Why should anyone care if Kiernan O'Connor is a devout Roman Catholic; are we voting for the Pope? Or are overtly religious politicians seeking to rally New Haveners along sectarian lines - hey, why not? it works so well in Northern Ireland and the Middle East.
As far as Republicans being more fiscally responsible or less corrupt - that's really funny you guys, now stop joking around!
Posted by: Kiernan | November 10, 2005 3:44 PM
Ned, it's good to see you're not angry or threatened by all of us devout Roman Catholic conservatives who have been running this town for decades.
This is another example of a hypocritical liberal who feels it's okay to express bigotry and hatred as long as the target is a conservative. You were obviously not among my opponent's many supporters at the polls on Tuesday who were friendly, energetic and fun to be around. What we shared in common was a desire and a commitment to give back to our community. Similarly, Paul Bass is always a welcome sight to see at any event, but we are probably worlds apart on most political issues. It's called intelligent discourse or civilized debate. Try it sometime.
By the way, Mayor DeStefano attends Mass daily.
God bless you, Ned.
Posted by: Ned | November 11, 2005 8:53 AM
Leaving all of the blessings and god nonesense aside, if the Catholic church and other churches, would not insist on insinuating themselves, through the political process, into the lives of otherwise free people, then these churches should expect some reaction - don't you think? Now if I were regularly villified by a bunch of guys in dresses - we're not talking about drag-queens here - being refered to as intrinsically, morally evil, being told who I can marry, etc. that doesn't sound like "intelligent discourse or civilized debate." It sounds like militant Theocracy. Why one's religious affiliation is germane to holding political office is a mystery to me.
I don't know Paul Bass.
I can be friendly and fun to be around.
I am not a liberal.
I love Thomas Paine
Posted by: Kiernan | November 11, 2005 5:31 PM
It seems to me you give the Church too much credit. No one, certainly not any official from the Church, forced me to run for office; nor am I forced to accept the Church's teachings. It is false to say that the Church teaches that homosexuals are intrinsically, morally evil.

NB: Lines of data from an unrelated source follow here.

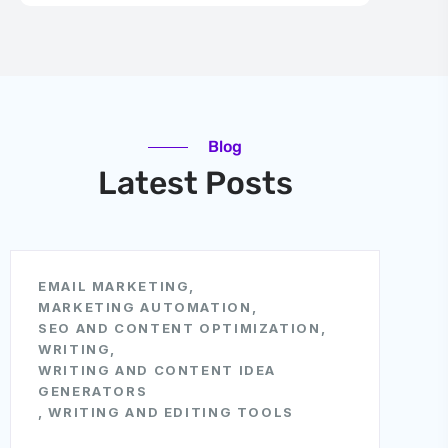
Blog
Latest Posts
EMAIL MARKETING
,
MARKETING AUTOMATION
,
SEO AND CONTENT OPTIMIZATION
,
WRITING
,
WRITING AND CONTENT IDEA
GENERATORS
,
WRITING AND EDITING TOOLS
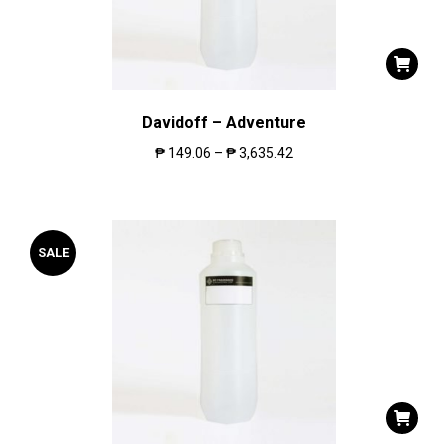
Davidoff – Adventure
₱
149.06
–
₱
3,635.42
SALE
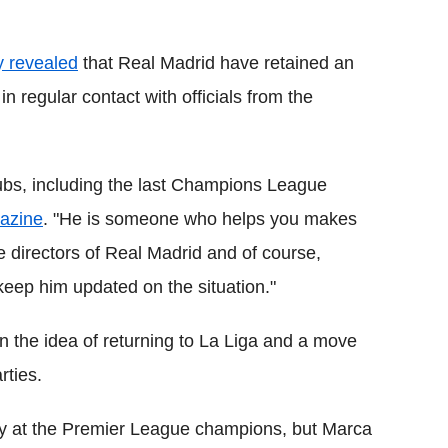
y revealed
that Real Madrid have retained an
in regular contact with officials from the
clubs, including the last Champions League
azine
. "He is someone who helps you makes
e directors of Real Madrid and of course,
keep him updated on the situation."
n the idea of returning to La Liga and a move
rties.
ppy at the Premier League champions, but Marca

Perhaps you are confusing the Catholic Church with radical Islam, since you refer to "militant Theocracy." The Church gave up governing anyone but itself a long time ago.
Paul Bass edits and publishes this newspaper. Are you saying you never read the New Haven Advocate while he was a reporter there?
I am certain you can be friendly and fun to be around. Did you infer otherwise from my comments?
You'll have to do a better job convincing me you're not a liberal than just by saying so. If it looks like a duck, quacks like a duck...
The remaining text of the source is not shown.